Over the years Blue Fish has been asked to build Web Content Management solutions for a wide range of clients. With any WCM solution, our goal is to enable non-technical users to create and maintain a highly usable website. Section 508 of the Rehabilitation Act of 1973 specifically mandates that government and government funded websites be accessible for handicapped individuals, but many of our clients are simply interested making their site usable by peoples with vision disabilities.

Many of the good design decisions and development habits that we follow can help make your website accessible to the visually impaired – even if the law does not mandate your website to be Section 508 compliant. In general, these practices result in solutions that are more useable for persons with and without disabilities. So even though your website might not be required by federal law to meet the standards laid out in Section 508, you might just find that implementing some of the ideas that follow will result in a better website.

To be clear, I’m not describing a definitive “How To” with this article. Nor are we trying to explain a solution for every single facet of Section 508 of the Rehabilitation Act of 1973. There are plenty of resources available on the web that details the minutiae of Section 508. By leveraging some of these tips on your Web Publisher based WCM solution, I hope you’ll enhance the accessibility and usability of your website for all users regardless of health and disabilities.

A Little Section 508 Primer

Most companies and organizations that wish to make their website accessible for the visually impaired or disabled follow the technical standards defined by Section 508 of the Rehabilitation Act of 1973. Section 508 codifies those technical requirements and all Federal agencies (as well as private institutions that receive funding from or under contract with a government agency) must meet during the development, procurement, use and maintenance of information technology solutions. The standards defined in Section 508 are intended to give disabled users – whether they are government employees or the public – comparable access to the information available to all other users which is why so many websites are designed to meet the standards regardless of legal obligation.

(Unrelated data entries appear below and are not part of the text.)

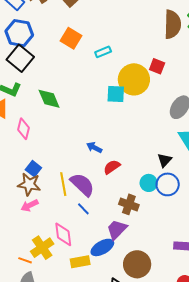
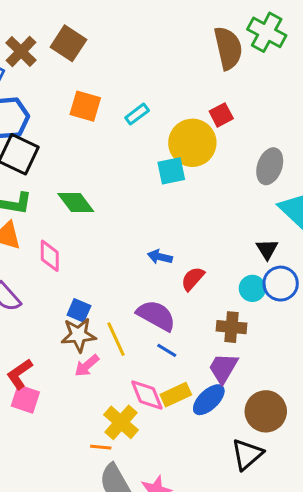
red square: (157, 66) -> (221, 115), turned -35
yellow line: (63, 184) -> (116, 339), moved
yellow rectangle: (80, 262) -> (176, 395), moved

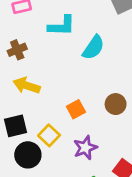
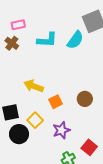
cyan semicircle: (93, 47) -> (75, 40), moved
brown cross: (17, 50) -> (12, 43), moved, turned -32
yellow arrow: (27, 86) -> (34, 86), moved

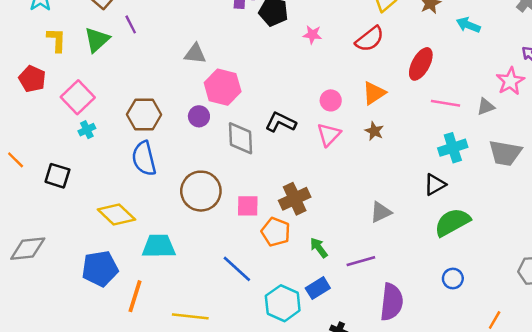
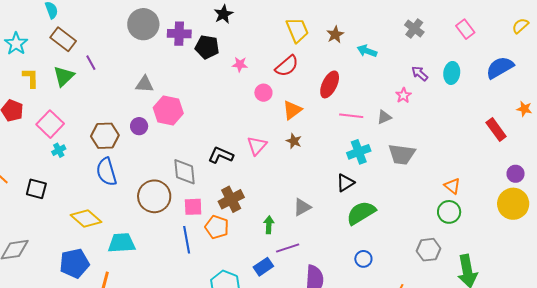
pink star: (510, 81) -> (403, 95), size x0.7
pink circle: (331, 100) -> (263, 93), moved
purple circle: (199, 116) -> (139, 126), moved
black L-shape: (281, 122) -> (221, 155), moved
gray diamond: (241, 138) -> (185, 172), moved
green arrow: (319, 248) -> (269, 225), moved, turned 42
blue line: (237, 269) -> (187, 240), moved, turned 40
blue rectangle: (318, 288) -> (263, 267), moved

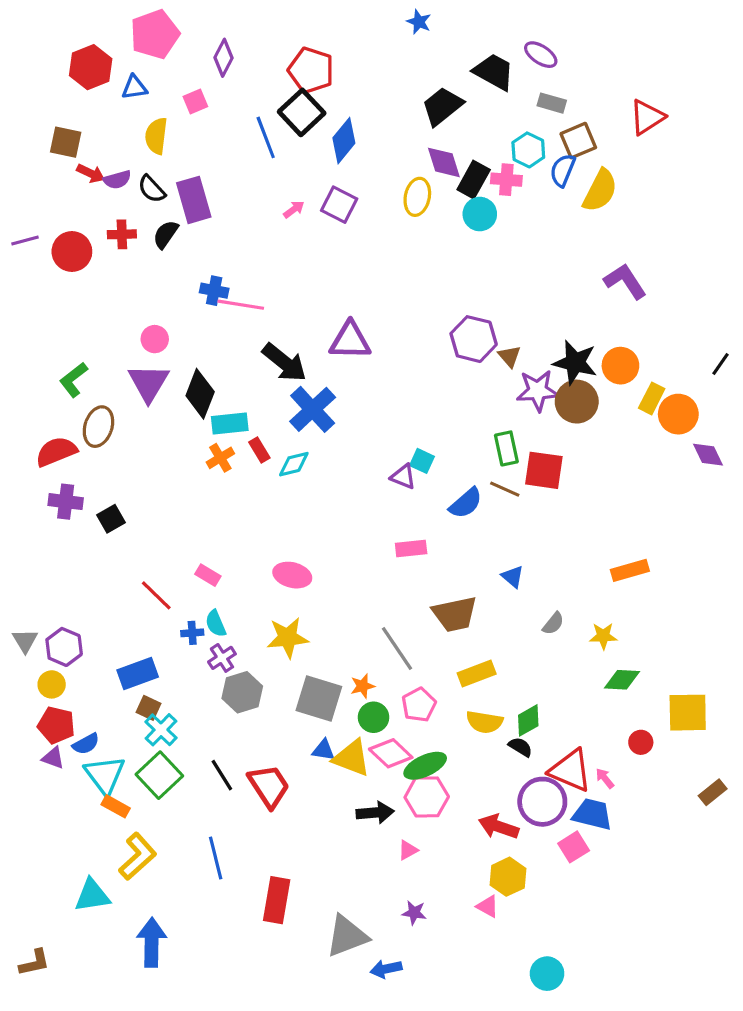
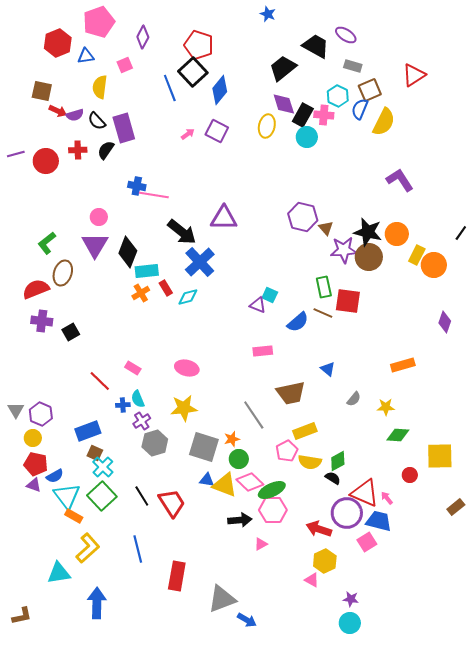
purple diamond: (708, 455) -> (445, 322), moved, turned 45
pink pentagon: (419, 705) -> (287, 451), moved
purple star: (414, 913) -> (351, 599), moved
blue arrow: (386, 969) -> (247, 620), turned -138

With regards to websites and other web based solutions, Section 508 provides sixteen provisions that must be met for a solution to be accessible to disabled peoples. These sixteen provisions are laid out in Sub-part B, 1194.22 of Section 508 and are widely detailed on various web resources, so listing them in this article would be redundant at best. The ultimate goal of the sixteen provisions – and the following best practices – is to ensure accessibility for visually impaired persons using assistive technologies such as screen readers by providing contextual text labels and descriptions for graphics, navigation, and other web page elements.

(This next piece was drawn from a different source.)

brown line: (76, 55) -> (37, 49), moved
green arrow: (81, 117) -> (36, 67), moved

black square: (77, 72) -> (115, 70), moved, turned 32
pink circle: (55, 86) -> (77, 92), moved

Although originally added in 1986 as an amendment to the Rehabilitation Act of 1973, it was not until 1998 that the current implementation and enforcement of Section 508 came to fruition. It is a common misunderstanding to think Section 508 is part of the Americans with Disabilities Act of 1990; Section 504 of the Rehabilitation Act of 1973 was the basis for the ADA, but that is the only connection. Similarly, the World Wide Web Consortium’s Web Content Accessibility Guidelines (WCAG) are related to – but not part of – Section 508 compliance. The WCAG are voluntary and unenforceable whereas Section 508 provides a course of action against violators of the law. In the case of the WCAG, there is indeed significant overlap between the guidelines and the sixteen provisions outlined by Section 508. In some instances, adhering to just one set of rules could quite possibly result in complete compliance with the other set, but the only way to ensure 100% compliance with Section 508 of the Rehabilitation Act of 1973 is to explicitly check against all sixteen points.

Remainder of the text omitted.